(Data items)
◆ ◆ ◆ ◆
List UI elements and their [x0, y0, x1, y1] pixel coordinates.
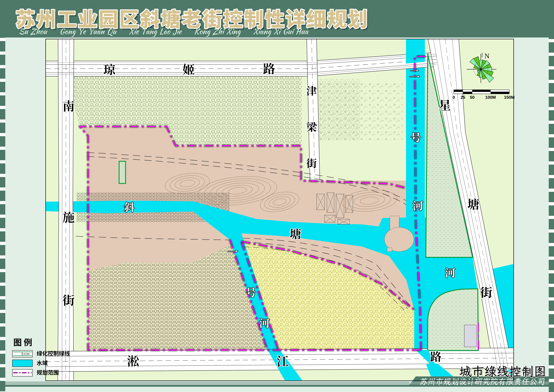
svg-text:150M: 150M	[504, 95, 515, 100]
svg-text:25: 25	[460, 95, 465, 100]
svg-text:50: 50	[470, 95, 475, 100]
svg-text:0: 0	[453, 95, 455, 100]
svg-text:20.0M: 20.0M	[23, 353, 29, 355]
svg-text:100M: 100M	[485, 95, 496, 100]
svg-text:N: N	[485, 52, 490, 60]
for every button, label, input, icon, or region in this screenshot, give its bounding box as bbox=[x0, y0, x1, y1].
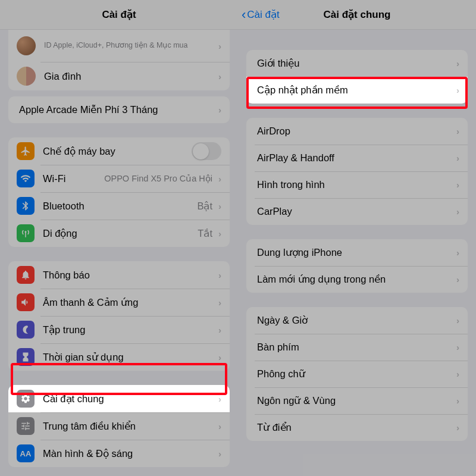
chevron-icon: › bbox=[456, 274, 459, 284]
wifi-value: OPPO Find X5 Pro Của Hội bbox=[104, 174, 212, 183]
storage-row[interactable]: Dung lượng iPhone › bbox=[246, 239, 468, 266]
chevron-icon: › bbox=[456, 58, 459, 68]
fonts-row[interactable]: Phông chữ › bbox=[246, 361, 468, 387]
chevron-icon: › bbox=[456, 248, 459, 258]
avatar-icon bbox=[17, 36, 36, 55]
chevron-icon: › bbox=[456, 85, 459, 95]
chevron-icon: › bbox=[218, 201, 221, 211]
sound-row[interactable]: Âm thanh & Cảm ứng › bbox=[8, 289, 230, 316]
about-row[interactable]: Giới thiệu › bbox=[246, 50, 468, 77]
chevron-icon: › bbox=[218, 449, 221, 459]
general-row[interactable]: Cài đặt chung › bbox=[8, 385, 230, 412]
cellular-value: Tắt bbox=[198, 228, 212, 239]
antenna-icon bbox=[17, 224, 35, 242]
chevron-icon: › bbox=[218, 421, 221, 431]
chevron-icon: › bbox=[218, 228, 221, 239]
carplay-row[interactable]: CarPlay › bbox=[246, 198, 468, 225]
chevron-icon: › bbox=[456, 422, 459, 433]
airdrop-row[interactable]: AirDrop › bbox=[246, 118, 468, 145]
chevron-icon: › bbox=[456, 206, 459, 217]
chevron-icon: › bbox=[456, 369, 459, 379]
chevron-icon: › bbox=[456, 153, 459, 163]
keyboard-row[interactable]: Bàn phím › bbox=[246, 334, 468, 361]
software-update-row[interactable]: Cập nhật phần mềm › bbox=[246, 77, 468, 104]
controlcenter-row[interactable]: Trung tâm điều khiển › bbox=[8, 412, 230, 440]
screentime-row[interactable]: Thời gian sử dụng › bbox=[8, 343, 230, 371]
dictionary-row[interactable]: Từ điển › bbox=[246, 414, 468, 441]
hourglass-icon bbox=[17, 348, 35, 366]
chevron-icon: › bbox=[456, 342, 459, 352]
chevron-icon: › bbox=[218, 105, 221, 115]
notifications-row[interactable]: Thông báo › bbox=[8, 261, 230, 289]
chevron-icon: › bbox=[456, 180, 459, 190]
family-row[interactable]: Gia đình › bbox=[8, 62, 230, 90]
airplay-row[interactable]: AirPlay & Handoff › bbox=[246, 145, 468, 171]
arcade-row[interactable]: Apple Arcade Miễn Phí 3 Tháng › bbox=[8, 96, 230, 123]
chevron-icon: › bbox=[218, 71, 221, 82]
chevron-icon: › bbox=[218, 270, 221, 280]
chevron-icon: › bbox=[218, 41, 221, 51]
bluetooth-icon bbox=[17, 197, 35, 215]
chevron-left-icon: ‹ bbox=[242, 7, 246, 23]
chevron-icon: › bbox=[456, 396, 459, 406]
airplane-row[interactable]: Chế độ máy bay bbox=[8, 137, 230, 165]
pip-row[interactable]: Hình trong hình › bbox=[246, 171, 468, 198]
settings-title: Cài đặt bbox=[102, 8, 136, 21]
datetime-row[interactable]: Ngày & Giờ › bbox=[246, 307, 468, 334]
appleid-subtitle: ID Apple, iCloud+, Phương tiện & Mục mua bbox=[44, 41, 216, 51]
general-panel: ‹ Cài đặt Cài đặt chung Giới thiệu › Cập… bbox=[238, 0, 476, 476]
sliders-icon bbox=[17, 417, 35, 435]
gear-icon bbox=[17, 390, 35, 408]
general-header: ‹ Cài đặt Cài đặt chung bbox=[238, 0, 476, 30]
wifi-icon bbox=[17, 170, 35, 187]
chevron-icon: › bbox=[218, 325, 221, 335]
cellular-row[interactable]: Di động Tắt › bbox=[8, 220, 230, 247]
focus-row[interactable]: Tập trung › bbox=[8, 316, 230, 343]
airplane-icon bbox=[17, 142, 35, 160]
text-size-icon: AA bbox=[17, 444, 35, 462]
background-refresh-row[interactable]: Làm mới ứng dụng trong nền › bbox=[246, 266, 468, 293]
language-row[interactable]: Ngôn ngữ & Vùng › bbox=[246, 387, 468, 414]
chevron-icon: › bbox=[218, 394, 221, 404]
bluetooth-value: Bật bbox=[197, 201, 212, 212]
family-avatar-icon bbox=[17, 67, 36, 86]
moon-icon bbox=[17, 321, 35, 339]
bell-icon bbox=[17, 266, 35, 284]
back-label: Cài đặt bbox=[247, 8, 279, 21]
chevron-icon: › bbox=[456, 315, 459, 325]
airplane-toggle[interactable] bbox=[192, 142, 221, 160]
settings-header: Cài đặt bbox=[0, 0, 238, 30]
settings-panel: Cài đặt ID Apple, iCloud+, Phương tiện &… bbox=[0, 0, 238, 476]
display-row[interactable]: AA Màn hình & Độ sáng › bbox=[8, 440, 230, 467]
speaker-icon bbox=[17, 293, 35, 311]
chevron-icon: › bbox=[218, 298, 221, 308]
wifi-row[interactable]: Wi-Fi OPPO Find X5 Pro Của Hội › bbox=[8, 165, 230, 192]
chevron-icon: › bbox=[218, 352, 221, 362]
back-button[interactable]: ‹ Cài đặt bbox=[242, 7, 280, 23]
chevron-icon: › bbox=[456, 126, 459, 136]
appleid-row[interactable]: ID Apple, iCloud+, Phương tiện & Mục mua… bbox=[8, 30, 230, 62]
general-title: Cài đặt chung bbox=[324, 8, 391, 21]
bluetooth-row[interactable]: Bluetooth Bật › bbox=[8, 192, 230, 220]
chevron-icon: › bbox=[218, 174, 221, 184]
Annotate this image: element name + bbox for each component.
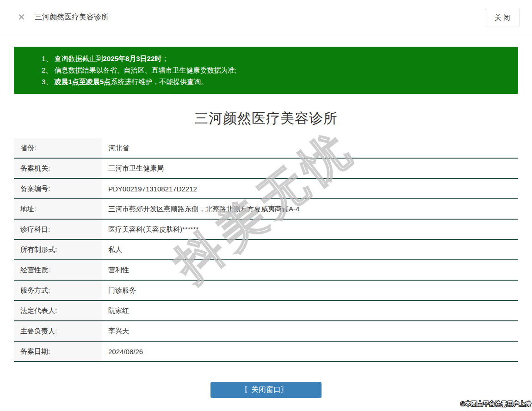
table-row: 备案机关:三河市卫生健康局	[14, 159, 518, 179]
row-label: 备案编号:	[14, 179, 102, 198]
table-row: 地址:三河市燕郊开发区燕顺路东侧，北蔡路北侧东方夏威夷商铺A-4	[14, 199, 518, 220]
row-value: 李兴天	[102, 321, 518, 341]
row-label: 经营性质:	[14, 260, 102, 280]
row-label: 备案机关:	[14, 159, 102, 178]
info-table: 省份:河北省备案机关:三河市卫生健康局备案编号:PDY0021971310821…	[14, 138, 518, 362]
row-label: 省份:	[14, 138, 102, 158]
upload-credit: ©本图由平台注册用户上传	[460, 400, 531, 408]
row-value: 私人	[102, 240, 518, 259]
table-row: 备案编号:PDY00219713108217D2212	[14, 179, 518, 199]
row-label: 所有制形式:	[14, 240, 102, 259]
table-row: 备案日期:2024/08/26	[14, 342, 518, 362]
notice-line: 3、 凌晨1点至凌晨5点系统进行维护，不能提供查询。	[42, 76, 509, 87]
row-value: 三河市卫生健康局	[102, 159, 518, 178]
window-header: ✕ 三河颜然医疗美容诊所 关 闭	[0, 0, 532, 35]
table-row: 诊疗科目:医疗美容科(美容皮肤科)******	[14, 220, 518, 240]
row-value: 门诊服务	[102, 281, 518, 300]
row-label: 法定代表人:	[14, 301, 102, 320]
row-label: 服务方式:	[14, 281, 102, 300]
row-value: 阮家红	[102, 301, 518, 320]
row-value: 医疗美容科(美容皮肤科)******	[102, 220, 518, 239]
notice-line: 1、 查询数据截止到2025年8月3日22时；	[42, 53, 509, 64]
close-button[interactable]: 关 闭	[485, 9, 520, 26]
table-row: 法定代表人:阮家红	[14, 301, 518, 321]
table-row: 主要负责人:李兴天	[14, 321, 518, 342]
page-title: 三河颜然医疗美容诊所	[0, 109, 532, 128]
table-row: 省份:河北省	[14, 138, 518, 159]
notice-banner: 1、 查询数据截止到2025年8月3日22时；2、 信息数据结果以各省、自治区、…	[14, 47, 518, 94]
close-icon[interactable]: ✕	[18, 12, 25, 22]
table-row: 所有制形式:私人	[14, 240, 518, 260]
close-window-button[interactable]: 〖关闭窗口〗	[210, 382, 322, 398]
row-value: 三河市燕郊开发区燕顺路东侧，北蔡路北侧东方夏威夷商铺A-4	[102, 199, 518, 219]
table-row: 经营性质:营利性	[14, 260, 518, 281]
row-label: 主要负责人:	[14, 321, 102, 341]
row-value: 营利性	[102, 260, 518, 280]
table-row: 服务方式:门诊服务	[14, 281, 518, 301]
window-title: 三河颜然医疗美容诊所	[35, 12, 109, 22]
notice-line: 2、 信息数据结果以各省、自治区、直辖市卫生健康委数据为准;	[42, 64, 509, 76]
row-label: 诊疗科目:	[14, 220, 102, 239]
row-label: 地址:	[14, 199, 102, 219]
row-value: 2024/08/26	[102, 342, 518, 361]
row-label: 备案日期:	[14, 342, 102, 361]
row-value: 河北省	[102, 138, 518, 158]
row-value: PDY00219713108217D2212	[102, 179, 518, 198]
◆ ◆ ◆ ◆
▸ Exercise
Check each line above for the string "trong", then copy the ones that have it.

▸ Task solution
pip-row[interactable]: Hình trong hình › bbox=[246, 171, 468, 198]
background-refresh-row[interactable]: Làm mới ứng dụng trong nền › bbox=[246, 266, 468, 293]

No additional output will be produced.